Everything below lives in your OS's proper cache directory - ~/.cache/m5uploader on Linux (or $XDG_CACHE_HOME), ~/Library/Caches/m5uploader on macOS, %LOCALAPPDATA%\m5uploader on Windows - deliberately separate from the config directory the session token lives in (see config.py), so a system "clear cache" tool can safely wipe all of this without touching your login. Every cache is written atomically and 0600-permissioned; any missing, stale, or corrupted entry is simply treated as a cache miss and re-fetched, never trusted blindly.
- Catalog (
catalog_cache.json) - the public firmware catalog, cached for 15 minutes so switching to Browse Firmware doesn't always re-fetch it. "My Firmware" (your own, authenticated firmware list) is never cached, since it changes whenever you edit it. - Cover images (
covers/) - keyed by a hash of the cover's server identifier, never the identifier itself (path-traversal defense-in-depth), capped at 150 MB total with oldest-first eviction. - Downloaded firmware (
firmware/) - only used by the catalog's Flash button shortcut (see Flash Firmware above), capped at 1.5 GB total with oldest-first eviction.

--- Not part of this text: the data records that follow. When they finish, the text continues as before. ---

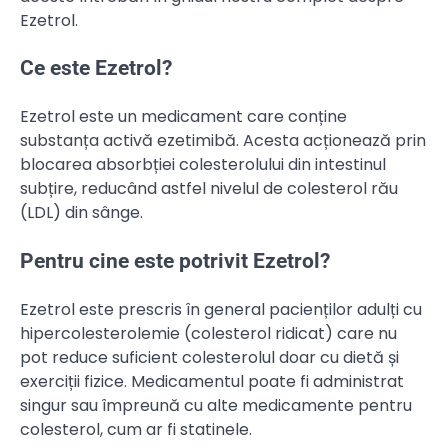
Ezetrol.
Ce este Ezetrol?
Ezetrol este un medicament care conține
substanța activă ezetimibă. Acesta acționează prin
blocarea absorbției colesterolului din intestinul
subțire, reducând astfel nivelul de colesterol rău
(LDL) din sânge.
Pentru cine este potrivit Ezetrol?
Ezetrol este prescris în general pacienților adulți cu
hipercolesterolemie (colesterol ridicat) care nu
pot reduce suficient colesterolul doar cu dietă și
exerciții fizice. Medicamentul poate fi administrat
singur sau împreună cu alte medicamente pentru
colesterol, cum ar fi statinele.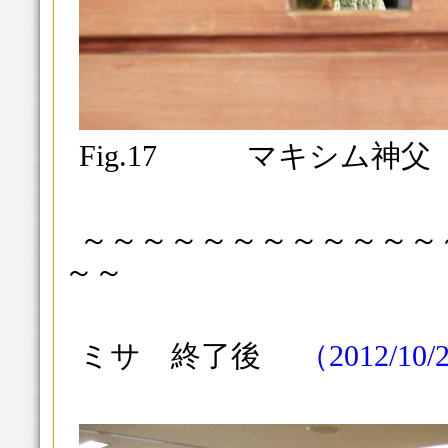
Fig.17 マキシム神父
～～～～～～～～～～～～
～～
ミサ 終了後
（2012/10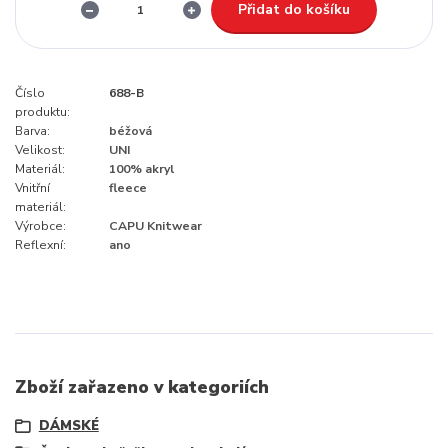
Přidat do košíku
Číslo
688-B
produktu:
Barva:
béžová
Velikost:
UNI
Materiál:
100% akryl
Vnitřní
fleece
materiál:
Výrobce:
CAPU Knitwear
Reflexní:
ano
Zboží zařazeno v kategoriích
DÁMSKÉ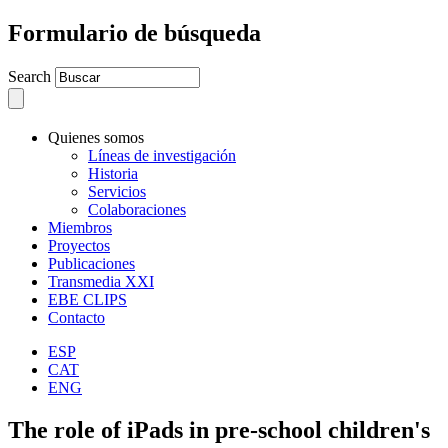
Formulario de búsqueda
Search
Quienes somos
Líneas de investigación
Historia
Servicios
Colaboraciones
Miembros
Proyectos
Publicaciones
Transmedia XXI
EBE CLIPS
Contacto
ESP
CAT
ENG
The role of iPads in pre-school children's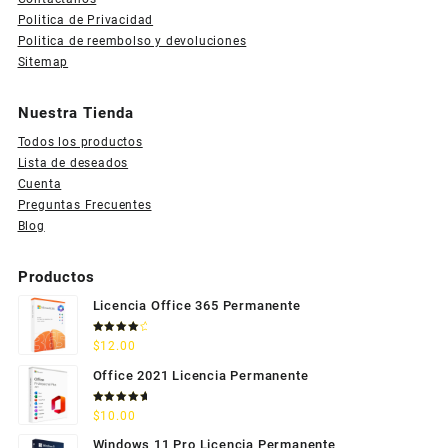
Politica de Privacidad
Politica de reembolso y devoluciones
Sitemap
Nuestra Tienda
Todos los productos
Lista de deseados
Cuenta
Preguntas Frecuentes
Blog
Productos
Licencia Office 365 Permanente
Valorado
$
12.00
con
4.33
de 5
Office 2021 Licencia Permanente
Valorado
$
10.00
con
5.00
de 5
Windows 11 Pro Licencia Permanente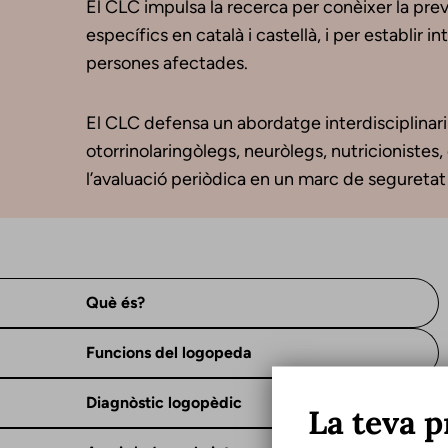
El CLC impulsa la recerca per conèixer la prev
específics en català i castellà, i per establir 
persones afectades.
El CLC defensa un abordatge interdisciplinari 
otorrinolaringòlegs, neuròlegs, nutricionistes
l’avaluació periòdica en un marc de seguretat 
Què és?
Funcions del logopeda
Diagnòstic logopèdic
La teva p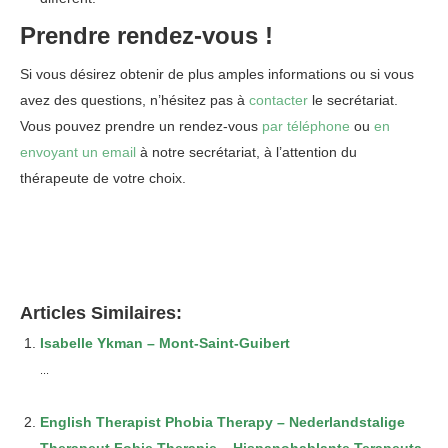
Prendre rendez-vous !
Si vous désirez obtenir de plus amples informations ou si vous
avez des questions, n’hésitez pas à
contacter
le secrétariat.
Vous pouvez prendre un rendez-vous
par téléphone
ou
en
envoyant un email
à notre secrétariat, à l’attention du
thérapeute de votre choix.
Articles Similaires:
Isabelle Ykman – Mont-Saint-Guibert
...
English Therapist Phobia Therapy – Nederlandstalige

The ordinary Download button doesn't use this cache at all - it always saves exactly where you tell it to.
m5uploader/
m5uploader/
api.py M5Stack API client (login, catalog, share codes,
publish/edit/delete/visibility, cover compression)
auth_store.py Session token storage: OS keychain, falling back to
a plain 0600-permissioned file (token + username)

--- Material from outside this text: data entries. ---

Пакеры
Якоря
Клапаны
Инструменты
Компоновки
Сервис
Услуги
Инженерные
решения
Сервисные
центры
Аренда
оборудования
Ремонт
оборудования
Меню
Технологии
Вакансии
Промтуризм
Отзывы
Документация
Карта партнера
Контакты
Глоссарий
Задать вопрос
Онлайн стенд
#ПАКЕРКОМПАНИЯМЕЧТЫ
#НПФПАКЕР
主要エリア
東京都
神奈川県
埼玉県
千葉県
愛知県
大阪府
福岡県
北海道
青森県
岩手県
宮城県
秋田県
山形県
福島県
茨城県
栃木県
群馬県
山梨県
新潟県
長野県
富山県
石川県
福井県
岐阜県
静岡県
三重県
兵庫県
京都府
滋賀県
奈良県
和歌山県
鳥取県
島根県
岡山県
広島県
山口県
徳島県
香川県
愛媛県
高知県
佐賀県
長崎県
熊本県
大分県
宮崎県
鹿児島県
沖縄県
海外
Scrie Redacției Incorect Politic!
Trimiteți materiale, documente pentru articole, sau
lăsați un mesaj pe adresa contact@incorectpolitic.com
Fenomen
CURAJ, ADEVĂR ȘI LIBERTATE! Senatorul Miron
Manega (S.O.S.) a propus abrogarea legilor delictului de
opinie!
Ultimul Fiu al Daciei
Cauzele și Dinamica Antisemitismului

catalog_cache.py Local cache of the public firmware catalog
config.py Paths / hosts
firmware_cache.py Local cache of firmware downloaded via the catalog's
Flash button shortcut
flashing.py On-device flashing via an isolated esptool subprocess
gui.py ttkbootstrap GUI (Account / Browse Firmware /
My Firmware / Flash Firmware)
image_cache.py Local cache of firmware cover images
imaging.py Cover image compression (also strips EXIF/metadata)
settings.py Small persisted preferences (currently: opt-in
download counting)
update_check.py Passive "an update is available" notice (no auto-updater)
esptool_helper.py PyInstaller entry point for the bundled esptool helper
run.py PyInstaller entry point for the main app
requirements.txt
Found a security issue in m5uploader itself? Please open an issue.
See THIRD_PARTY_LICENSES.md for the one deliberate exception to this project's otherwise-permissive dependency licensing (esptool, GPLv2+, used only as an isolated subprocess).